[Page-level text extractions]
···

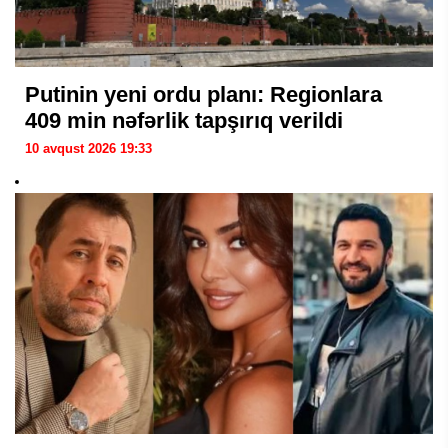
Putinin yeni ordu planı: Regionlara
409 min nəfərlik tapşırıq verildi
10 avqust 2026 19:33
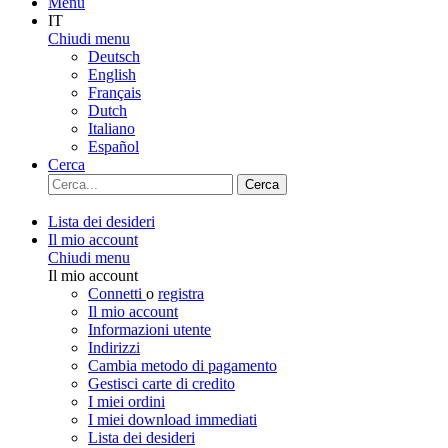
Menu
IT
Chiudi menu
Deutsch
English
Français
Dutch
Italiano
Español
Cerca
Cerca
Lista dei desideri
Il mio account
Chiudi menu
Il mio account
Connetti
o
registra
Il mio account
Informazioni utente
Indirizzi
Cambia metodo di pagamento
Gestisci carte di credito
I miei ordini
I miei download immediati
Lista dei desideri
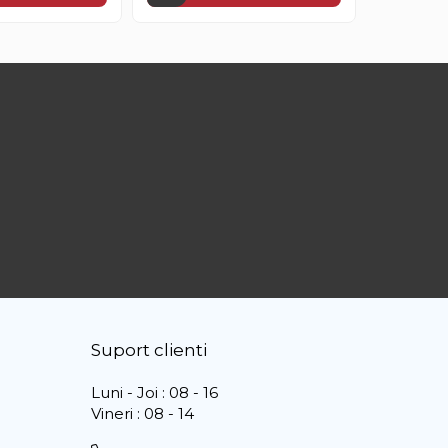
Suport clienti
Luni - Joi : 08 - 16
Vineri : 08 - 14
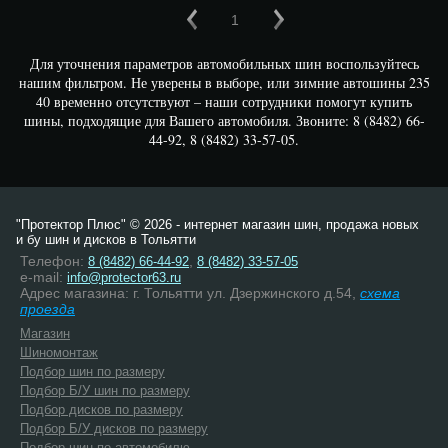
1
Для уточнения параметров автомобильных шин воспользуйтесь
нашим фильтром. Не уверены в выборе, или зимние автошины 235
40 временно отсутствуют – наши сотрудники помогут купить
шины, подходящие для Вашего автомобиля. Звоните: 8 (8482) 66-
44-92, 8 (8482) 33-57-05.
"Протектор Плюс" © 2026 - интернет магазин шин, продажа новых
и бу шин и дисков в Тольятти
Телефон:
,
8 (8482) 66-44-92
8 (8482) 33-57-05
e-mail:
info@protector63.ru
Адрес магазина: г. Тольятти ул. Дзержинского д.54,
схема
проезда
Магазин
Шиномонтаж
Подбор шин по размеру
Подбор Б/У шин по размеру
Подбор дисков по размеру
Подбор Б/У дисков по размеру
Подбор шин по автомобилю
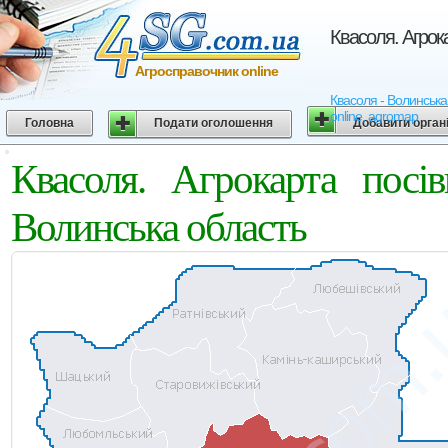
Квасоля. Агрок
Агросправочник online
Квасоля - Волинська 
online, agromap
Головна
Подати оголошення
Добавити орган
Квасоля. Агрокарта посі
Волинська область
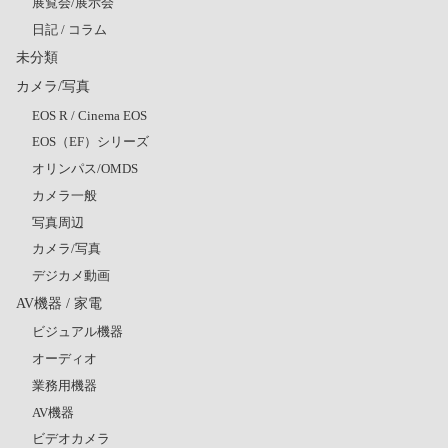
展覧会/展示会
日記 / コラム
未分類
カメラ/写真
EOS R / Cinema EOS
EOS（EF）シリーズ
オリンパス/OMDS
カメラ一般
写真周辺
カメラ/写真
デジカメ動画
AV機器 / 家電
ビジュアル機器
オーディオ
業務用機器
AV機器
ビデオカメラ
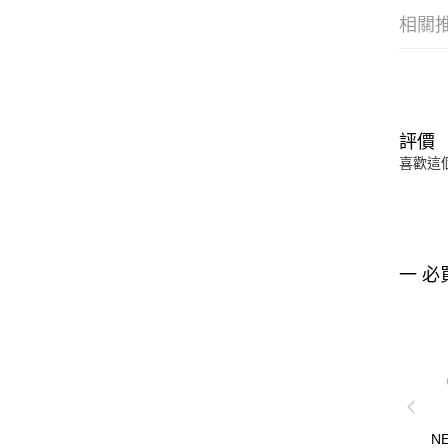
相關
評價
喜歡這
一 必
N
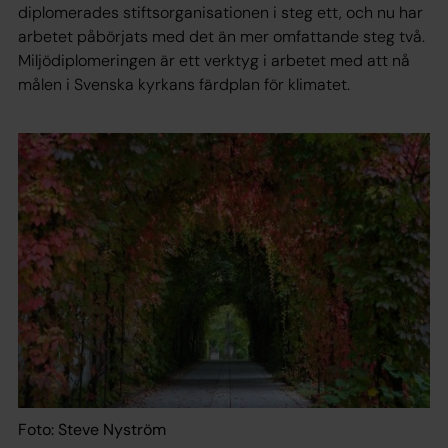
diplomerades stiftsorganisationen i steg ett, och nu har
arbetet påbörjats med det än mer omfattande steg två.
Miljödiplomeringen är ett verktyg i arbetet med att nå
målen i Svenska kyrkans färdplan för klimatet.
Foto: Steve Nyström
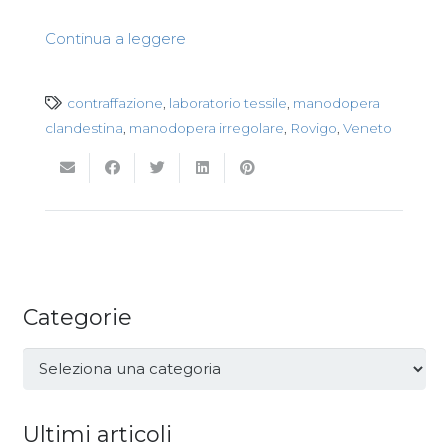
Continua a leggere
contraffazione
,
laboratorio tessile
,
manodopera
clandestina
,
manodopera irregolare
,
Rovigo
,
Veneto
Categorie
Categorie
Ultimi articoli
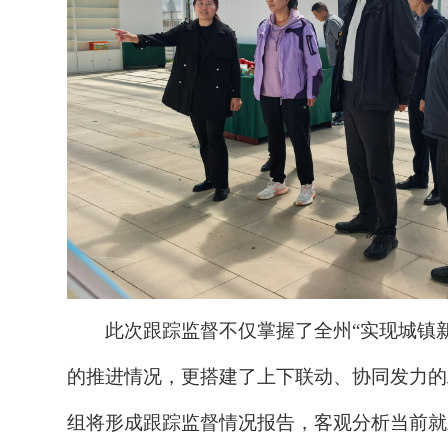
此次
跟踪监督
不仅
掌握了
全州
“
实现
城镇
的推进
情况
，更搭建了上下联动、协同发力的
组
将形成
跟踪监督情况
报告，客观分析当前就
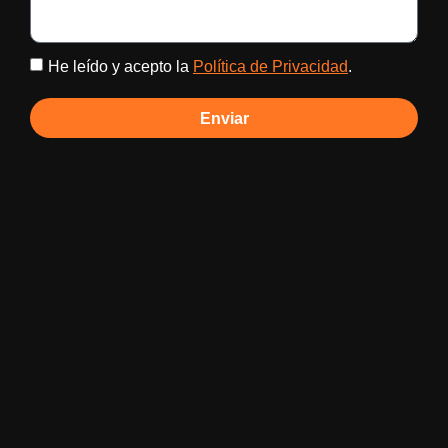
He leído y acepto la
Política de Privacidad
.
Enviar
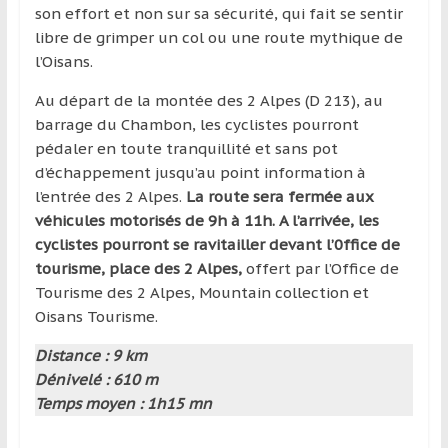
région
son effort et non sur sa sécurité, qui fait se sentir
libre de grimper un col ou une route mythique de
l’Oisans.
Au départ de la montée des 2 Alpes (D 213), au
barrage du Chambon, les cyclistes pourront
pédaler en toute tranquillité et sans pot
d’échappement jusqu’au point information à
l’entrée des 2 Alpes.
La route sera fermée aux
véhicules motorisés de 9h à 11h. A l’arrivée, les
cyclistes pourront se ravitailler devant l’0ffice de
tourisme, place des 2 Alpes,
offert par l’Office de
Tourisme des 2 Alpes, Mountain collection et
Oisans Tourisme.
Distance : 9 km
Dénivelé : 610 m
Temps moyen : 1h15 mn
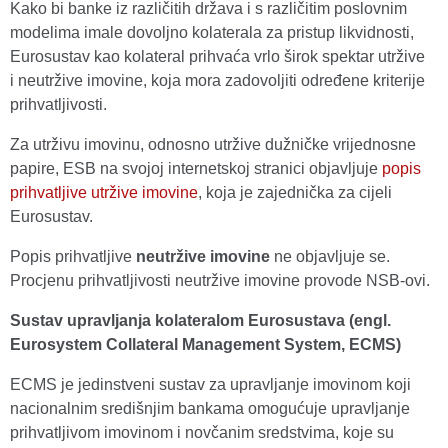
Kako bi banke iz različitih država i s različitim poslovnim
modelima imale dovoljno kolaterala za pristup likvidnosti,
Eurosustav kao kolateral prihvaća vrlo širok spektar utržive
i neutržive imovine, koja mora zadovoljiti određene kriterije
prihvatljivosti.
Za utrživu imovinu, odnosno utržive dužničke vrijednosne
papire, ESB na svojoj internetskoj stranici objavljuje
popis
prihvatljive utržive imovine
, koja je zajednička za cijeli
Eurosustav.
Popis prihvatljive
neutržive imovine
ne objavljuje se.
Procjenu prihvatljivosti neutržive imovine provode NSB-ovi.
Sustav upravljanja kolateralom Eurosustava (engl.
Eurosystem Collateral Management System, ECMS)
ECMS je jedinstveni sustav za upravljanje imovinom koji
nacionalnim središnjim bankama omogućuje upravljanje
prihvatljivom imovinom i novčanim sredstvima, koje su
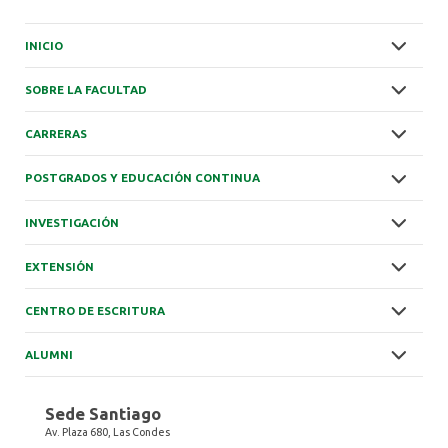
INICIO
SOBRE LA FACULTAD
CARRERAS
POSTGRADOS Y EDUCACIÓN CONTINUA
INVESTIGACIÓN
EXTENSIÓN
CENTRO DE ESCRITURA
ALUMNI
Sede Santiago
Av. Plaza 680, Las Condes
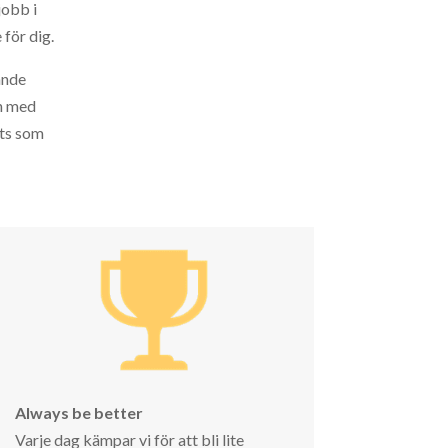
jobb i
 för dig.
ande
en med
ats som
Always be better
Varje dag kämpar vi för att bli lite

···

**Work required:**
Identify every line above that includes the word "prihvatljivosti", and show those lines.

**Solution for this task:**
prihvatljivosti.
Procjenu prihvatljivosti neutržive imovine provode NSB-ovi.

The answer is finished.